Problem to solve: Which lines of the data below include the string "prev"? Return each of them.

Information provided:
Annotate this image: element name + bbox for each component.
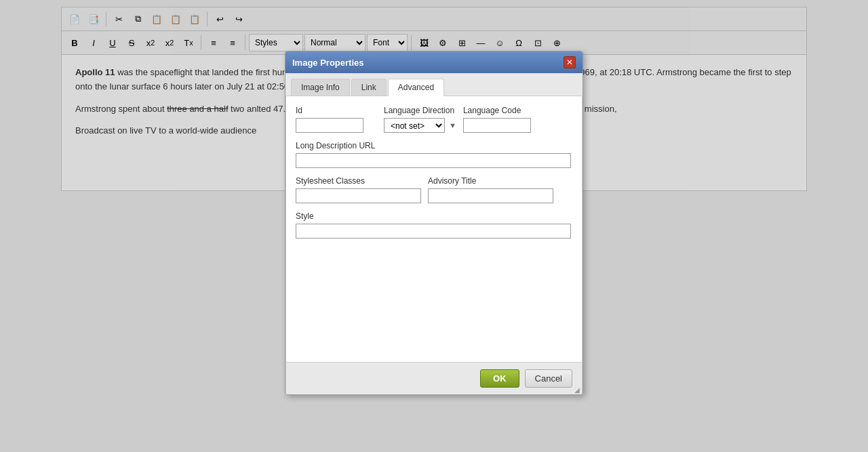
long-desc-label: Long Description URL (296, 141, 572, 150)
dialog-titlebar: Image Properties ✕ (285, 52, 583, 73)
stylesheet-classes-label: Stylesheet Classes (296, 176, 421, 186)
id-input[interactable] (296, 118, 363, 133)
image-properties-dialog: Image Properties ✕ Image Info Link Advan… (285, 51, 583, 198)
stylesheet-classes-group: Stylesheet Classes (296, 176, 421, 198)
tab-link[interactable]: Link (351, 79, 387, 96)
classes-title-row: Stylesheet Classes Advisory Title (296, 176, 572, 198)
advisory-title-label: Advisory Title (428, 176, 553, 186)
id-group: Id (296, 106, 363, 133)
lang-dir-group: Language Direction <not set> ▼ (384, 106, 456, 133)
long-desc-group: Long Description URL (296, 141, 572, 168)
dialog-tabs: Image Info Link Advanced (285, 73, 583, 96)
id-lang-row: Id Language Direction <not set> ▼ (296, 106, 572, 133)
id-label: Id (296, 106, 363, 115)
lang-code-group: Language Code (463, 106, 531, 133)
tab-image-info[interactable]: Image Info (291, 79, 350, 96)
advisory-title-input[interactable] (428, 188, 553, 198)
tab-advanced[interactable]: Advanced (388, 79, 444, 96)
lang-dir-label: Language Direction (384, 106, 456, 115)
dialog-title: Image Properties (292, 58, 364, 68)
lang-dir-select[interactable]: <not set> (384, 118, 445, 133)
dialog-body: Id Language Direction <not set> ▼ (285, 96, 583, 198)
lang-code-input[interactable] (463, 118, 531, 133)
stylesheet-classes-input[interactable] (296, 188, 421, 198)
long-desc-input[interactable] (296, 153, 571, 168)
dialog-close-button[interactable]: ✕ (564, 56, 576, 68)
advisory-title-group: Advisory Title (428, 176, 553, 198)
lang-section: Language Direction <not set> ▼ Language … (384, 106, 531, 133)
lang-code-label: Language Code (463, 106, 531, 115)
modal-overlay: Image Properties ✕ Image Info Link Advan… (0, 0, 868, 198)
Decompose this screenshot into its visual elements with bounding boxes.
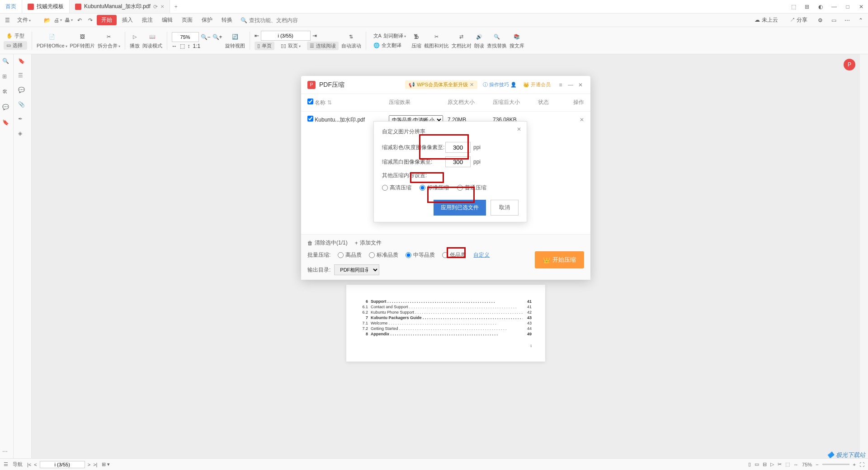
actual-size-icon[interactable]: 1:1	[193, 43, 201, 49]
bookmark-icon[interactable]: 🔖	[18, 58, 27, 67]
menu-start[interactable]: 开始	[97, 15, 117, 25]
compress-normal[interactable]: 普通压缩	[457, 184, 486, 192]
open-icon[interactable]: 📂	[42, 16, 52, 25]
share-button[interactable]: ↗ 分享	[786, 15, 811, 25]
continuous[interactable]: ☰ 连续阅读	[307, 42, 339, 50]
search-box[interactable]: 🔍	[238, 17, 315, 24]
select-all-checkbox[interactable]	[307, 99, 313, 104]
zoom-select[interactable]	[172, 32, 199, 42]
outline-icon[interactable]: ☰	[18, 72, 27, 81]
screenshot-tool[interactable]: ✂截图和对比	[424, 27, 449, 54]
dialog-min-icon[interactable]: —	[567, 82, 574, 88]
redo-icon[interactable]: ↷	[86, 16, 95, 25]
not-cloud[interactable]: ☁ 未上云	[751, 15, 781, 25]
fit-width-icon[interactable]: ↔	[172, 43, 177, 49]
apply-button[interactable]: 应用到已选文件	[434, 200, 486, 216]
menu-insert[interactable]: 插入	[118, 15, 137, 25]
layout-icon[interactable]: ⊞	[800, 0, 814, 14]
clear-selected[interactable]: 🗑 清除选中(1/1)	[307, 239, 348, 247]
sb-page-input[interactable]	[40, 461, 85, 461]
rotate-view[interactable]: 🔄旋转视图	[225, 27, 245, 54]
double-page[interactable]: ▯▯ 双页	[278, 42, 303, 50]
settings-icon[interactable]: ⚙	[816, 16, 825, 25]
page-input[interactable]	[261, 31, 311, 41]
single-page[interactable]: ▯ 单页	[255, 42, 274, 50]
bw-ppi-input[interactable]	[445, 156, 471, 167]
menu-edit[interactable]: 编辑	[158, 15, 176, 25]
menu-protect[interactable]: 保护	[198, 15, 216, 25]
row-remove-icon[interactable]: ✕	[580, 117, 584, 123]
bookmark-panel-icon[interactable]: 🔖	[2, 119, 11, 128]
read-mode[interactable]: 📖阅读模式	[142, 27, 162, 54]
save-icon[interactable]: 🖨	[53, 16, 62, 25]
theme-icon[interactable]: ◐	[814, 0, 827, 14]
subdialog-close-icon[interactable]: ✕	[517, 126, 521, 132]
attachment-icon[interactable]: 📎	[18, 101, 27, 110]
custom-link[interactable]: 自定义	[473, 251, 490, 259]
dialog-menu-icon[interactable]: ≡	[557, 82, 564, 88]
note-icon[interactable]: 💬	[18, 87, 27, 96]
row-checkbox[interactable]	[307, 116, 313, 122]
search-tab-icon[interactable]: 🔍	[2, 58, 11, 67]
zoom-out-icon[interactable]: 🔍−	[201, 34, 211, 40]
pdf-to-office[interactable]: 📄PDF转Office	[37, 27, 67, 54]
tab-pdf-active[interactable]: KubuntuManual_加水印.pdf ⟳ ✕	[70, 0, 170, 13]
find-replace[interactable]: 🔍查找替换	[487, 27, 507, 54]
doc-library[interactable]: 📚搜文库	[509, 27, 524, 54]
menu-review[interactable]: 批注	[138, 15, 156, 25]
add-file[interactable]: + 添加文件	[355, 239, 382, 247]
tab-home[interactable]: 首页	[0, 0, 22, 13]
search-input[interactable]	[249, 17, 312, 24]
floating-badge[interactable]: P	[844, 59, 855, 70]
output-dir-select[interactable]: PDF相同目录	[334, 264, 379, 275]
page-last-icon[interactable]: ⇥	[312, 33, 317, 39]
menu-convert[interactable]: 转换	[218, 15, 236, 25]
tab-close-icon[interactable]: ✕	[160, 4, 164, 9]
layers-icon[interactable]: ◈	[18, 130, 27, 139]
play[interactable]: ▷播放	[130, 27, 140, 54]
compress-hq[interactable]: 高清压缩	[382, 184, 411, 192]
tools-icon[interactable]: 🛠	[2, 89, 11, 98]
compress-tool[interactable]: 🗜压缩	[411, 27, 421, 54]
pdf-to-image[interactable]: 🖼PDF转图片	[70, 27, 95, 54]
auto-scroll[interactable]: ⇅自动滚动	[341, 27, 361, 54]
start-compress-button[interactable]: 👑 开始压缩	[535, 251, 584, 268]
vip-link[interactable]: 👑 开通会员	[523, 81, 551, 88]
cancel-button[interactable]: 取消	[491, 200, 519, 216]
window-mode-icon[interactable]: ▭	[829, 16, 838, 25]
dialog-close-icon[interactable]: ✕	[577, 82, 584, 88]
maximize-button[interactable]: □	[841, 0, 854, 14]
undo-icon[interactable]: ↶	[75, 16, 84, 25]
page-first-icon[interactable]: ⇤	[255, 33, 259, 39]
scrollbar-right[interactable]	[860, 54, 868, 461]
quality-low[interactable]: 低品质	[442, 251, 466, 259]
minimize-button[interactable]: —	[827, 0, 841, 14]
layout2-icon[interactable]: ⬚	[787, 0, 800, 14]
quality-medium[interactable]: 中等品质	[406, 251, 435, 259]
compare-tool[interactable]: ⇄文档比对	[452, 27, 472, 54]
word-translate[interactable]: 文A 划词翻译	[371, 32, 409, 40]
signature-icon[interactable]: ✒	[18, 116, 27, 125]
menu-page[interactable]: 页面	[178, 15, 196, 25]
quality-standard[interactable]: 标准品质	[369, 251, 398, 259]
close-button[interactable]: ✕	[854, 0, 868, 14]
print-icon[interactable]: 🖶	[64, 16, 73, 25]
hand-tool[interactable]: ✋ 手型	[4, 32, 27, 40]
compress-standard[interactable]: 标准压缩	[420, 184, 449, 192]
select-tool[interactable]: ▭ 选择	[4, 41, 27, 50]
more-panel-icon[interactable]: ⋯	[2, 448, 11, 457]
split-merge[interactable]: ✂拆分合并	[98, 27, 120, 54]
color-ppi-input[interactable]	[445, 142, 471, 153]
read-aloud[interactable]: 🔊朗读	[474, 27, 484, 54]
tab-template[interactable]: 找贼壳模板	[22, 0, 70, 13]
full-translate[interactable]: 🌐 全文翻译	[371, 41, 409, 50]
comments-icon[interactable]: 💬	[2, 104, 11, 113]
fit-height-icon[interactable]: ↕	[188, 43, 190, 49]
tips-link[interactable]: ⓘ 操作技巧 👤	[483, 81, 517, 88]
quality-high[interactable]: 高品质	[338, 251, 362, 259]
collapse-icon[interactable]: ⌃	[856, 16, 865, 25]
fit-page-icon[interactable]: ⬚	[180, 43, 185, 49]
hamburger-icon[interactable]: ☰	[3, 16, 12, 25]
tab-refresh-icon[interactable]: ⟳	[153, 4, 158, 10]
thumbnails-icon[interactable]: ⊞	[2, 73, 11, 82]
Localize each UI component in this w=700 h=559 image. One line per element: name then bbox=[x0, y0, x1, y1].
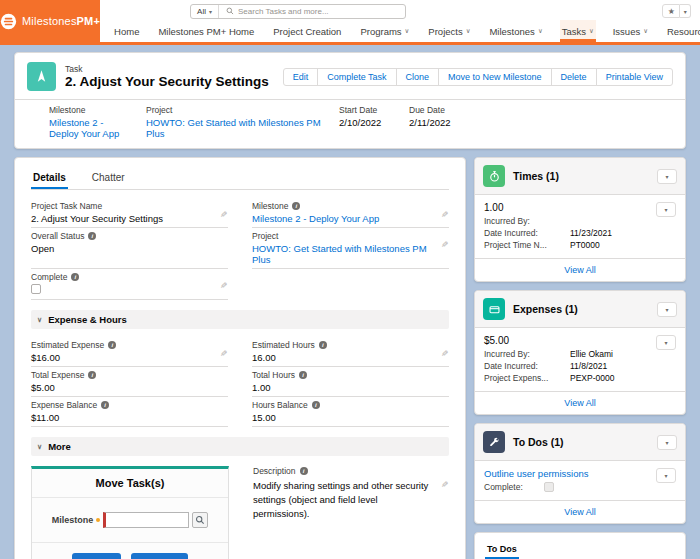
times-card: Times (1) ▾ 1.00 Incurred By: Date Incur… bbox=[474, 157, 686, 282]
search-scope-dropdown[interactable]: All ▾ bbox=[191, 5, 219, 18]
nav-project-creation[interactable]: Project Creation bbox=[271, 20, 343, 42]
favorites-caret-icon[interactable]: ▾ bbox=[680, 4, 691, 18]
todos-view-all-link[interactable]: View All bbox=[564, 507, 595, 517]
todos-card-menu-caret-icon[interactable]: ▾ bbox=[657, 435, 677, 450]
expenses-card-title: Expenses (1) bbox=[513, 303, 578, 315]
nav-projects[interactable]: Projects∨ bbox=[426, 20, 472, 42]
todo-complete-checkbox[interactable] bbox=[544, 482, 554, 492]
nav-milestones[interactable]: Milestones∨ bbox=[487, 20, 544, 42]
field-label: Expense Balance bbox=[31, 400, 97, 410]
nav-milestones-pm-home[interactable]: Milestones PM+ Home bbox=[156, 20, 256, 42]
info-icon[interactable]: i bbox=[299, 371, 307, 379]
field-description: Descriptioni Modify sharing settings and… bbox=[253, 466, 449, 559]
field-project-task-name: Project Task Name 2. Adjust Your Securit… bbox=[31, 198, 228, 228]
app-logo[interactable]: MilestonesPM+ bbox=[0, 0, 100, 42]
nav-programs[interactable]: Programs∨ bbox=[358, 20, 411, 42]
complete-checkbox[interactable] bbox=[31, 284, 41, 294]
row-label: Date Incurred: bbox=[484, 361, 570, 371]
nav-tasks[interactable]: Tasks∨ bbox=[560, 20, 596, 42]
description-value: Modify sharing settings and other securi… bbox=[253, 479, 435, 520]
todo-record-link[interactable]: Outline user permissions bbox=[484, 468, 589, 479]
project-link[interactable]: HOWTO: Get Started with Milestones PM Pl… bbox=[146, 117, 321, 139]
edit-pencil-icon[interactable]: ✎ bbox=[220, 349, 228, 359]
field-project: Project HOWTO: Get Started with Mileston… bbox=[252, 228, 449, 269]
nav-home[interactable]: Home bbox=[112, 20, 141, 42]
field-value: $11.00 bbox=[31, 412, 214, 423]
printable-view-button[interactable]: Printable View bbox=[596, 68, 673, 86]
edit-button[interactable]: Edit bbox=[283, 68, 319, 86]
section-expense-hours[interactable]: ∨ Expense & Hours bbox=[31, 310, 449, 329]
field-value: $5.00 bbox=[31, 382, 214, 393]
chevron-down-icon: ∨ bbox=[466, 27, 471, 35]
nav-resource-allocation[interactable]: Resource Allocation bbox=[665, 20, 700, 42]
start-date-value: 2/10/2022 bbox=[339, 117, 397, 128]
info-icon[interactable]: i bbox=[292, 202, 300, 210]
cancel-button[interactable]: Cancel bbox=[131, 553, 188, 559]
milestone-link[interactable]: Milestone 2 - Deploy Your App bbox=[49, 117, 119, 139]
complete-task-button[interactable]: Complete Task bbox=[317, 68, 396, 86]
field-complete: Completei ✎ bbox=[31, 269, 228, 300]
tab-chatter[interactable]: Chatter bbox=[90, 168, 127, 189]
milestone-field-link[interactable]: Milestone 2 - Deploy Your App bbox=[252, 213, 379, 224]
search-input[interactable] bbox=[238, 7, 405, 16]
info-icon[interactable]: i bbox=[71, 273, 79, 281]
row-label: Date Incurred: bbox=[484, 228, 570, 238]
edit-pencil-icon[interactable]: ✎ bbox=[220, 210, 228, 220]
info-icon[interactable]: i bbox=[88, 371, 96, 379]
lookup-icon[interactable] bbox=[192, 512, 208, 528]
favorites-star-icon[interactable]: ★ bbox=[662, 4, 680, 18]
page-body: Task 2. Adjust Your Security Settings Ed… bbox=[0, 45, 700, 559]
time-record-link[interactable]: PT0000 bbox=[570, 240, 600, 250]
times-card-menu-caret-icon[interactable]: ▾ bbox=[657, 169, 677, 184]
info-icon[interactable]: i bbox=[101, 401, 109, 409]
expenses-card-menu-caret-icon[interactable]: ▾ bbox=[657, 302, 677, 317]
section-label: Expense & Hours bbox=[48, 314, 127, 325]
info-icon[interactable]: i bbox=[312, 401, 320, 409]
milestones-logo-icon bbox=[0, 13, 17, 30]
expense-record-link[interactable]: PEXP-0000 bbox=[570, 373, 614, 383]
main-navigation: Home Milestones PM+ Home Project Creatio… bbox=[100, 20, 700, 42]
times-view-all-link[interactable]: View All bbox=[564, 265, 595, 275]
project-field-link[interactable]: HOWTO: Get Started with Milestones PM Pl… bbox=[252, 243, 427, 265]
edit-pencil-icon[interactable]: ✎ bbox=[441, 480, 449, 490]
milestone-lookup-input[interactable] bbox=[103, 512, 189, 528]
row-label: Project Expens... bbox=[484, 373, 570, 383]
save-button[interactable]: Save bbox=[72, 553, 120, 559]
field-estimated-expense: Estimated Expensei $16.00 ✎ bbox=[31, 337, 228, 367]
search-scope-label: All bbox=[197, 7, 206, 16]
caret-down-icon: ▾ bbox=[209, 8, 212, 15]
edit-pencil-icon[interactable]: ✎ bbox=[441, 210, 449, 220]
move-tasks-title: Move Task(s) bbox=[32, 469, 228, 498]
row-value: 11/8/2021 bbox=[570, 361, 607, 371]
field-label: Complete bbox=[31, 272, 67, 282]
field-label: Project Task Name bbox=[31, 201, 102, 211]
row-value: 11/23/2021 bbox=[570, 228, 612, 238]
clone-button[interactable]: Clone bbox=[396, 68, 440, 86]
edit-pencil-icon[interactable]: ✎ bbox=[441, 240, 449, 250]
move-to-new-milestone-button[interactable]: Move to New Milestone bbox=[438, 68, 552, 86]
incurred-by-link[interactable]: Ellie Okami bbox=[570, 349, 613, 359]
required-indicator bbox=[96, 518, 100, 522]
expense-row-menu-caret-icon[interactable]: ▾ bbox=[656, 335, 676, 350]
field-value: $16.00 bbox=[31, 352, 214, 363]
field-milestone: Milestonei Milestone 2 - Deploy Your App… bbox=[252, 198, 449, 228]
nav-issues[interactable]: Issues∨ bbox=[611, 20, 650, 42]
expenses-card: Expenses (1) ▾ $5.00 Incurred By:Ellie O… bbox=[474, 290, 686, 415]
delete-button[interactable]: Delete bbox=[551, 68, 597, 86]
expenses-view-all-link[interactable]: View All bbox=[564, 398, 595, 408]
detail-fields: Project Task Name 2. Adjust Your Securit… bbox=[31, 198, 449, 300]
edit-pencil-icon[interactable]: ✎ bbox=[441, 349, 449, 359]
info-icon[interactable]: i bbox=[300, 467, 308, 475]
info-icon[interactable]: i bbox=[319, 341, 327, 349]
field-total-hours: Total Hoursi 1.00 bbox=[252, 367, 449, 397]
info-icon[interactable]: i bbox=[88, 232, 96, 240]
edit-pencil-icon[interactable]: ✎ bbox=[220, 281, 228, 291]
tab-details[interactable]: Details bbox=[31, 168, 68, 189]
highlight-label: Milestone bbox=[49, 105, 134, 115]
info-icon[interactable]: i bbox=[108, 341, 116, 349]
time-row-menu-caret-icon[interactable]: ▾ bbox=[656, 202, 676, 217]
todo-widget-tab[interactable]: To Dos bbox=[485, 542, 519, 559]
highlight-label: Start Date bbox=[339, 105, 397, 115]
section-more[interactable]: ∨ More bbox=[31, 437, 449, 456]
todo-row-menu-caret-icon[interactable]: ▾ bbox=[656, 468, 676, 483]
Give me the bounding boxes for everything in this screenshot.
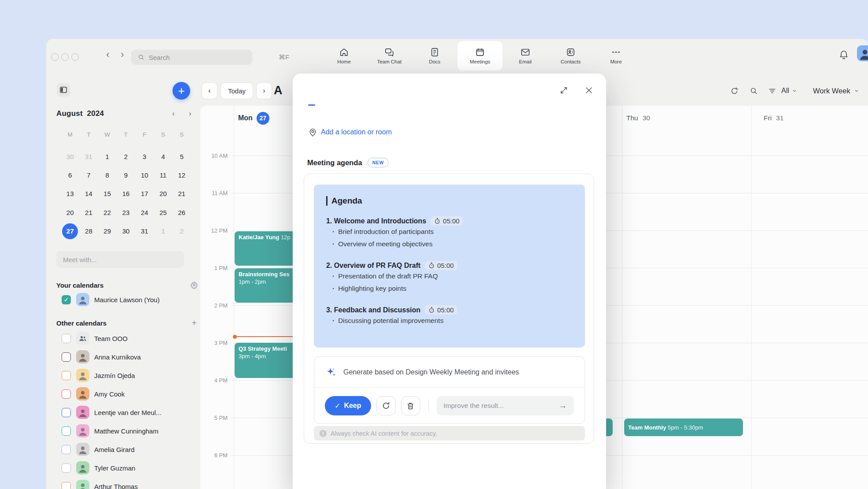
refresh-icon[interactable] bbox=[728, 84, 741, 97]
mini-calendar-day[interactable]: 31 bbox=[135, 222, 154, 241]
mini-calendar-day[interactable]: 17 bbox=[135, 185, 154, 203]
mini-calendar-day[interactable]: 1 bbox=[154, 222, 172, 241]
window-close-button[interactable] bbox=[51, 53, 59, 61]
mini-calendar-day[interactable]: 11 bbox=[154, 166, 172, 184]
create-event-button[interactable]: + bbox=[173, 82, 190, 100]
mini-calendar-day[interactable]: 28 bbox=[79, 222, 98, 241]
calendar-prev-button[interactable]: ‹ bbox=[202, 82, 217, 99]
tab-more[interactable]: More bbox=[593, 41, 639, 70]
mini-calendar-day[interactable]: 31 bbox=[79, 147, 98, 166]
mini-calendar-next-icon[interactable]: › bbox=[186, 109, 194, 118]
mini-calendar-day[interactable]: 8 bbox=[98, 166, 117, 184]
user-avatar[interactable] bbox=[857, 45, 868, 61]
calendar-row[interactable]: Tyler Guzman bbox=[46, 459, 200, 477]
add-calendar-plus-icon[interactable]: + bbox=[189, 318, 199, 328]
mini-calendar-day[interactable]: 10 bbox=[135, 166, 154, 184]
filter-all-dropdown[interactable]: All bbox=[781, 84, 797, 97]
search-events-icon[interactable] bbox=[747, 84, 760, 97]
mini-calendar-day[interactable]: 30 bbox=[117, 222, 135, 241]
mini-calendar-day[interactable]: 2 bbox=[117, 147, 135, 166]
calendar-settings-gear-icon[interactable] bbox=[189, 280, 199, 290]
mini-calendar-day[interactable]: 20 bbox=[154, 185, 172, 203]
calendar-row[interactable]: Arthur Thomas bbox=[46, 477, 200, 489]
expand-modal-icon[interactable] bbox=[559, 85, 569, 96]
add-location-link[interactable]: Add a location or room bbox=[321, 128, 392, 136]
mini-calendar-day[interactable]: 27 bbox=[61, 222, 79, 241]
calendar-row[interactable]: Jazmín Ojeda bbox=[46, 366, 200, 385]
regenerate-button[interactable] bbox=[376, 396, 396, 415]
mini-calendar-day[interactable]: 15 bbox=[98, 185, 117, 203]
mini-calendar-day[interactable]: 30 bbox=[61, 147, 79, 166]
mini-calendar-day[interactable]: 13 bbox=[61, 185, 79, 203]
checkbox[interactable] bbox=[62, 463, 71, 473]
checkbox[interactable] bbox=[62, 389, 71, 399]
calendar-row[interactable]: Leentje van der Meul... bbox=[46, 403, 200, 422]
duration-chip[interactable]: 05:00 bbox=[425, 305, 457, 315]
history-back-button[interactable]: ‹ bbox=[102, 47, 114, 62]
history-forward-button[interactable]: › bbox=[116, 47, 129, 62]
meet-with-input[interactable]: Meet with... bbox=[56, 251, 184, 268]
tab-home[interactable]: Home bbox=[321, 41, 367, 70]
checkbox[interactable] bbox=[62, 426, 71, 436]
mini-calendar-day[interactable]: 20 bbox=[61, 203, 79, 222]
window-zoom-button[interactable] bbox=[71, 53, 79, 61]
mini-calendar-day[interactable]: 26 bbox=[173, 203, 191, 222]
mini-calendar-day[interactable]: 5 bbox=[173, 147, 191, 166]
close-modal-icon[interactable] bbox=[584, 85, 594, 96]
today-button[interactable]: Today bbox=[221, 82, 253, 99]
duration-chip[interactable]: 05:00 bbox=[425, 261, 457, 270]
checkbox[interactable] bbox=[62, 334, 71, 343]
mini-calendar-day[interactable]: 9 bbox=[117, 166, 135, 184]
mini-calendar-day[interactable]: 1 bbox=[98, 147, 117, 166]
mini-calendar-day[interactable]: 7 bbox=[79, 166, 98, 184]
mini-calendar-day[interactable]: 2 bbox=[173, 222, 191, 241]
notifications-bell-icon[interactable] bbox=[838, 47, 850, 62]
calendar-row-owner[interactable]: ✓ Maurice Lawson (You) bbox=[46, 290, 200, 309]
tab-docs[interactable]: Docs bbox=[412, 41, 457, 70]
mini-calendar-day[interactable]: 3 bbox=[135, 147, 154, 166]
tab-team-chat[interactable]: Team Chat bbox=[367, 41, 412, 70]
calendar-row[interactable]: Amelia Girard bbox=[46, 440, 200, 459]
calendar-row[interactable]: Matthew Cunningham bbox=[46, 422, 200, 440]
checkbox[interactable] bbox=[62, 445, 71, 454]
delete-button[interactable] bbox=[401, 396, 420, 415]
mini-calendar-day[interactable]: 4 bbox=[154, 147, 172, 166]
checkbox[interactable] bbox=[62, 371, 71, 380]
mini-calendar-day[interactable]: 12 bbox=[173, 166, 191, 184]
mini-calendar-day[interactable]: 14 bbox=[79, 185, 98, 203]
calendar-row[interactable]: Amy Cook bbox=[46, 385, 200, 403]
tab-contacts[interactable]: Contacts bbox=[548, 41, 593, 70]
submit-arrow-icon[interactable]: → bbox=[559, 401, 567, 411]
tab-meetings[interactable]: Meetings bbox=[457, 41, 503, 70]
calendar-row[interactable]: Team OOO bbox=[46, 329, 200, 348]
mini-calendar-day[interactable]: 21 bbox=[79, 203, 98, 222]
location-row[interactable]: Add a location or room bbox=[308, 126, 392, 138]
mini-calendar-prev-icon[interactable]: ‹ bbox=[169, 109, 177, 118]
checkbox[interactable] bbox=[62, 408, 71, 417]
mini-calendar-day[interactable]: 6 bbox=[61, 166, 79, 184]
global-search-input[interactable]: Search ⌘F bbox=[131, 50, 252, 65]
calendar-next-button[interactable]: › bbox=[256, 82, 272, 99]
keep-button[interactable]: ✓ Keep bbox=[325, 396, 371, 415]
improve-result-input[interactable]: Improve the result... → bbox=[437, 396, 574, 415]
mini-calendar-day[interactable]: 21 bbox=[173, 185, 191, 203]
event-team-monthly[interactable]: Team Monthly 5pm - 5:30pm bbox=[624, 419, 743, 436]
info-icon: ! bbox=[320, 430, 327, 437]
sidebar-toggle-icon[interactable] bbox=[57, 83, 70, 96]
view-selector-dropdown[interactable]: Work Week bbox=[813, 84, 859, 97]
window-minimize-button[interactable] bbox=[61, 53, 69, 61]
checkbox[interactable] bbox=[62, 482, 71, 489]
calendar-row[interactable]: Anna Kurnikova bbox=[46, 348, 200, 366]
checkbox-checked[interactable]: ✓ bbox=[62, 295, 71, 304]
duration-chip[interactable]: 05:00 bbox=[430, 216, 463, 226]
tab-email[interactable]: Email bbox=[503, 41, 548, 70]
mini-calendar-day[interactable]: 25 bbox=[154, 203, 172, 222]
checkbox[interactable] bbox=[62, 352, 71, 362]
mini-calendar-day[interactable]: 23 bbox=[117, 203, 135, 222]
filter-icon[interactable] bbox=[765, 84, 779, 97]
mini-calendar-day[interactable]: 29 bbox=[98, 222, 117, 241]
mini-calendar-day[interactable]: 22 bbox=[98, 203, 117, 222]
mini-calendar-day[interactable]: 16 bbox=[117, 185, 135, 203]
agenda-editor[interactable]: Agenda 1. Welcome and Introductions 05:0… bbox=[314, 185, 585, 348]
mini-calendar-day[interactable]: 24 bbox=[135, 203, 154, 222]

Problem solution:
calendar-prev-button[interactable]: ‹ bbox=[202, 82, 217, 99]
mini-calendar-prev-icon[interactable]: ‹ bbox=[169, 109, 177, 118]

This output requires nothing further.